While a chest strap directly measures our heart rate, it is also possible to get an indirect reading by measuring our pulse. This is the alternative the optical sensors at the back of some smartwatches rely on. In this case we talk not about electrocardiography but about photoplethysmography (PPG). The complex name hides a relatively straightforward concept as far as biology and electronics go. When the heartbeats send pulses of blood through the blood vessels, this forces a small expansion of said blood vessels, all the way to the tiny arterioles and venules.

The way this is detected is by shining a LED into our skin and measuring not the absolute amount of light reflected but the variations. These changes are the result of the increase and decrease in blood volume as the pulse travels through the blood vessels and blood, like all other parts of our body, has a particular light absorbance and scattering coefficient. Even without knowing the coefficient precisely, it is possible to count heartbeats by using a photodetector to measure changes in the intensity of the light being reflected.

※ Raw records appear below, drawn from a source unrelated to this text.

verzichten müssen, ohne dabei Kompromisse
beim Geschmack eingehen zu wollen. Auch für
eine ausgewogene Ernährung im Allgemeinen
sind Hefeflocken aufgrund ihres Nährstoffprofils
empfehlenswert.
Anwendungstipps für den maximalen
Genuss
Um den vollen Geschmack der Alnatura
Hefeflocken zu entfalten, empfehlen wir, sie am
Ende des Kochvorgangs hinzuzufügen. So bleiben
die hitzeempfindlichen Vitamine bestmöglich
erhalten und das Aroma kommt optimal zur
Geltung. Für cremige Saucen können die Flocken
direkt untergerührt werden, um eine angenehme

f) Trivia – the atomic clock

In the introductory paragraph of this chapter I reminded the reader that time is not absolute and in S4 Section 9.c on GPS there was a mention of atomic clocks being used as instruments of reference. The two aspects are linked and what we know as coordinated universal time is based on the International Atomic Time, abbreviated as TAI, which reflects the passage of proper time at the surface of Earth. This IAT is the result of the averaging of the time shown by several atomic clocks spread around the world.

So, how does an atomic clock work? No spring and wheels there to be sure and yet, frequency remains at the core of the concept of measuring the passage of time. The central idea is to tune the frequency of microwave radiations such that they correspond exactly to the inherent oscillation frequency of an atom, in which case it transitions from a low to high energy state, something that can be detected by measuring the electric current output of the clock circuit. The higher the current output, the closer to the resonance frequency.

For various technical reasons having to do with the principle of hyperfine transition, the selected chemical element for atomic clocks is Caesium and, as we saw in S1 Section 10.f on the base units of measurement, it is used to formally define the second as corresponding to the unperturbed ground-state hyperfine transition frequency of the caesium-133 atom, to be 9 192 631 770 Hz (i.e. per second).

The current precision level of existing atomic clocks is about 10-15, meaning an error of 1 second every 1015 seconds, or about 32 million years and new technologies, including experimental optical clocks are pushing the accuracy even further, beyond 10-17 and even 10-18. This is obviously not a requirement in our daily life, even for GPS, but it does make a difference for some scientific observations and the ability to carry out new experiments.